● Exercise
Give again, unchanged, the line that contains "Consultation in Simple Steps" together with every line that follows it until the entries end.

● Records shown
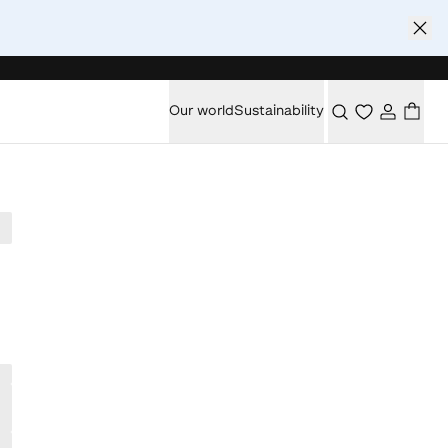
Our world
Sustainability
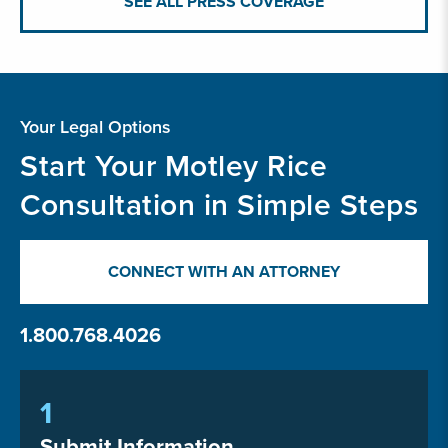
SEE ALL PRESS COVERAGE
Your Legal Options
Start Your Motley Rice
Consultation in Simple Steps
CONNECT WITH AN ATTORNEY
1.800.768.4026
1
Submit Information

● Output below
Consultation in Simple Steps
CONNECT WITH AN ATTORNEY
1.800.768.4026
1
Submit Information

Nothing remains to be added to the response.